下肢静脈瘤は、表在静脈の拡張と静脈弁機能不全による血流うっ滞を特徴とする疾患で、下肢の緊満感や疼痛、むくみなどの日常生活上の不快な症状を引き起こします。静脈還流が低下する背景には、下肢筋肉ポンプ機能の低下も関与しており、これを改善することが症状軽減や生活の質(QOL)向上につながると考えられています(※2)。
本コラムでは、下肢静脈瘤患者における運動の役割や血流改善のメカニズム、臨床的な介入ポイントについてエビデンスをもとに解説します。
下肢静脈瘤は、慢性的な静脈うっ滞によって静脈圧が上昇し、静脈壁が拡張、蛇行することで発生します。血液が重力に逆らって心臓へ戻るには、静脈弁の一方向性と下肢筋肉ポンプが重要です。歩行時など下肢の筋収縮によって筋肉ポンプが働くと、静脈血の還流が促進され、うっ滞が軽減されます(※2)。したがって、下肢静脈瘤患者における運動介入は、静脈血流の改善を通じて症状軽減につながる可能性があります。
しかし、運動が血流に及ぼす具体的な効果については、研究の数や質にばらつきがあり、慎重に解釈する必要があります。2022年のCochraneレビューでは、慢性静脈不全(CVI)患者に対する運動介入が血流改善にどの程度寄与するかについて、信頼性の高いエビデンスは現時点では十分ではないとされています(※3)。とはいえ、小規模研究では運動が有望な結果を示しており、臨床的な実践に役立つ知見も蓄積されています。
下肢静脈瘤や慢性静脈不全の患者を対象にした系統的レビューでは、運動トレーニングが下腿の筋力や足関節可動域、筋ポンプ機能(calf pump function)を改善することが示されました(※1)。
このレビューでは、軽度の静脈疾患患者では運動により静脈逆流の軽減、筋力増強、足関節可動域改善、QOLの向上が認められました。一方で、進行例では静脈逆流指数自体の変化は見られなかったものの、血液噴出量(ejection fraction)や残留容積率(residual volume fraction)といったポンプ機能指標が改善し、筋力や関節可動域が向上しました。
このように、運動療法は下肢静脈瘤患者の血流改善に寄与する可能性があり、特に筋肉ポンプを強化することが重要と考えられています。
単独の研究でも、直接的に筋ポンプ機能を測定したRCTにおいて、構造化された運動プログラム(例:6か月の脚筋強化運動)がcalf muscle pumpの機能改善につながると報告されています(※1)。
この研究では、運動群で血液噴出量(ejection fraction)が増加し、残留静脈容積が減少したことが示されており、運動が筋肉ポンプを活性化し、血行動態の改善につながることが示唆されています。
歩行は最も基本的で安全な運動であり、リズミカルな下肢筋収縮は筋ポンプを刺激します。立位と歩行運動により静脈還流が強化されるため、下肢静脈瘤患者の日常的な運動療法の柱になります。
ふくらはぎ(下腿三頭筋)や大腿四頭筋を中心とした筋力強化トレーニングは、ポンプ機能を改善し、静脈還流を促進します。これは、前述のような構造化された運動プログラムで効果が確認されています。
サイクリングや水中ウォーキングのような低衝撃で下肢を動かす運動も、継続的な筋収縮を促すため静脈還流改善の効果が期待されます。水中運動は体重負荷が軽減され、むくみが強い患者でも取り組みやすい特徴があります。
患者ごとの症状の重症度、体力レベル、合併症(例:関節疾患など)を評価し、無理のない運動処方を行います。
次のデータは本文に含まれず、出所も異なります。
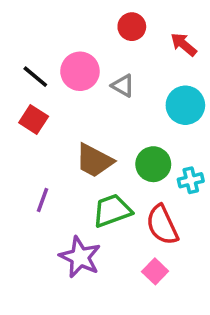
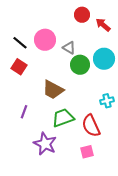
red circle: (132, 27) -> (82, 15), moved
green circle: (153, 164) -> (80, 65), moved
pink square: (155, 271) -> (87, 152), turned 32

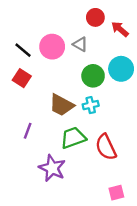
gray triangle: (69, 48) -> (80, 44), moved
cyan cross: (107, 101) -> (91, 105), moved
pink square: (87, 152) -> (116, 193), moved

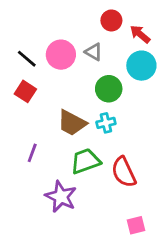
cyan circle: (121, 69) -> (141, 66), moved

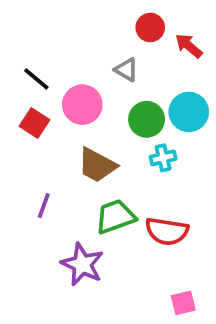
pink circle: (61, 55) -> (82, 105), moved
cyan circle: (141, 66) -> (189, 112), moved
cyan cross: (106, 123) -> (163, 158), moved
red semicircle: (124, 172) -> (167, 231), turned -56

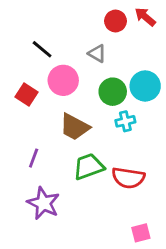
red arrow: (189, 46) -> (145, 17), moved
black line: (36, 79) -> (42, 49), moved
purple star: (82, 264) -> (43, 203), moved

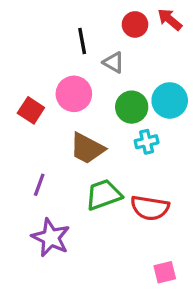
black line: (42, 49) -> (82, 41), moved, turned 40

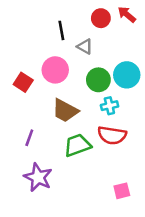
red semicircle: (150, 208) -> (112, 135), moved
pink square: (165, 272) -> (122, 191), moved

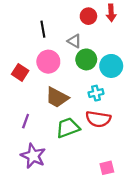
red arrow: (127, 14) -> (111, 13), turned -133
black line: (61, 30) -> (43, 29), moved
green circle: (98, 80) -> (86, 59), moved

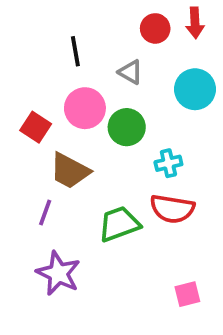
green circle: (86, 59) -> (127, 127), moved
cyan circle: (111, 66) -> (195, 89), moved
brown trapezoid: (57, 97) -> (70, 171), moved

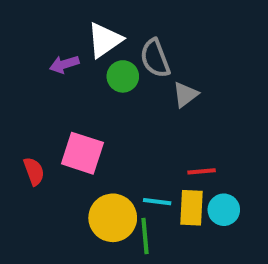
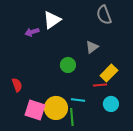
gray semicircle: (155, 58) -> (104, 15), moved
green circle: (123, 76) -> (68, 65), moved
pink square: (82, 153) -> (35, 110), moved
yellow rectangle: (191, 208) -> (109, 73), moved, turned 42

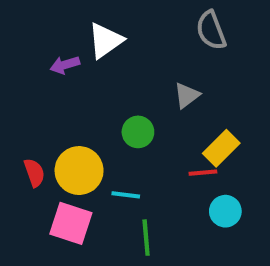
cyan line: (78, 100) -> (126, 195), moved
yellow circle: (56, 108) -> (79, 171), moved

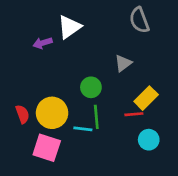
green line: (146, 238) -> (96, 117), moved

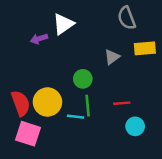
yellow rectangle: (146, 98) -> (145, 48), moved, turned 40
red semicircle: (22, 114) -> (21, 103), size x1.5
pink square: (47, 148) -> (28, 134), moved

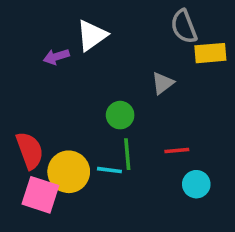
yellow rectangle: (145, 48) -> (210, 53), moved
yellow circle: (47, 102) -> (69, 172), moved

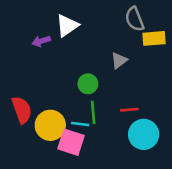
cyan circle: (196, 184) -> (144, 134), size x1.5
pink square: (40, 195) -> (71, 142), moved

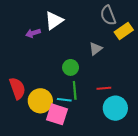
yellow rectangle: (154, 38) -> (124, 31), turned -30

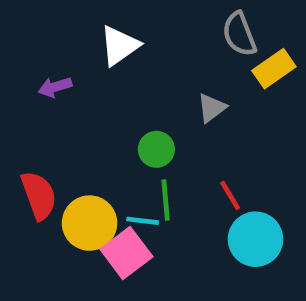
purple arrow: (33, 33) -> (55, 87), moved
red line: (104, 88) -> (230, 195), turned 64
pink square: (57, 114) -> (126, 253), turned 35

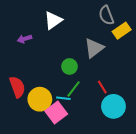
gray triangle: (212, 108) -> (94, 48), size x1.5
green line: (166, 200) -> (74, 89), turned 42

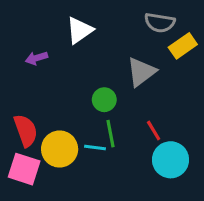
gray semicircle: (106, 15) -> (160, 23), turned -60
green line: (74, 89) -> (110, 134), turned -48
pink square: (56, 113) -> (24, 169), moved, turned -35

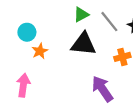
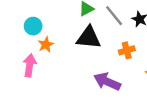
pink arrow: (23, 85) -> (30, 65), moved
purple arrow: (102, 89) -> (107, 82), turned -32

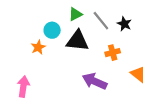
cyan circle: (33, 26) -> (52, 30), moved
pink arrow: (30, 65) -> (23, 87), moved

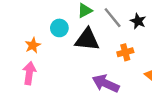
orange star: (38, 47) -> (33, 45), moved
pink arrow: (23, 87) -> (29, 73), moved

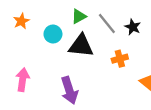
orange star: (33, 45) -> (21, 21), moved
purple arrow: (106, 84) -> (69, 90), moved, turned -132

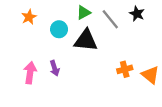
black star: (133, 27) -> (137, 14), moved
orange cross: (120, 59) -> (125, 69), moved
purple arrow: (69, 90) -> (55, 68), moved, size x0.6

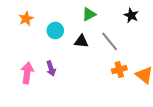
green triangle: (84, 13) -> (89, 14), moved
gray line: (110, 19) -> (110, 41), moved
black triangle: (86, 40) -> (81, 41), size x0.6

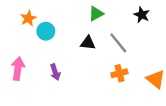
cyan circle: (55, 31) -> (46, 31), moved
orange cross: (119, 70) -> (119, 73), moved
pink arrow: (27, 73) -> (18, 69), moved

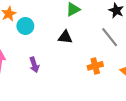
gray line: (118, 43) -> (110, 37), moved

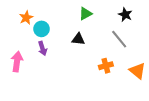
purple arrow: (34, 65) -> (43, 48), moved

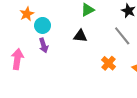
orange cross: (106, 66) -> (109, 63), turned -32

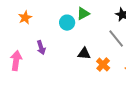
cyan circle: (43, 25) -> (67, 23), moved
black triangle: (80, 36) -> (84, 54), moved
静脈瘤が重症の場合は、弾性ストッキング使用や他の治療と併用しながら進めることが推奨されます。
短時間の散歩や日常生活の合間に足踏み運動を取り入れるなど、継続しやすい形で運動を習慣化することが長期的な血流改善に寄与します。
運動中や運動後に痛み・むくみが増強する場合は、強度や内容の見直しを行います。運動療法は万能ではなく、個別の状態に応じた調整が必要です。
下肢静脈瘤患者における運動と血流改善の関係について、エビデンスに基づき整理しました。
運動療法は、筋ポンプ機能や筋力、足関節可動域を改善し、静脈還流の促進につながる可能性があります。
また、歩行や下腿の筋力強化、低衝撃運動などを取り入れた総合的な運動療法を通じて、血流改善と症状緩和を図ることが期待されます。
ただし、研究の質や対象のばらつきもあるため、臨床では個別評価に基づく運動処方を行うことが重要です。
※1)The impact of exercise training on calf pump function, muscle strength, ankle range of motion, and health-related quality of life in patients with chronic venous insufficiency at different stages of severity: a systematic review, Keity Lamary Souza Silva, et al. Journal of Vascular Brasileiro: 2021:20:e20200125.
https://doi.org/10.1590/1677-5449.200125
※2) Effect of exercise on calf muscle pump function in patients with chronic venous disease, D. Yang, et al. British Journal of Surgery, Volume 86, Issue 3, March 1999, Pages 338–341.
https://doi.org/10.1046/j.1365-2168.1999.00993.x
※3) Physical exercise for the treatment of non-ulcerated chronic venous insufficiency, Diego N Araujo, et al. Cochrane Database of Systematic Reviews: 2023 Jun 14;6(6):CD010637.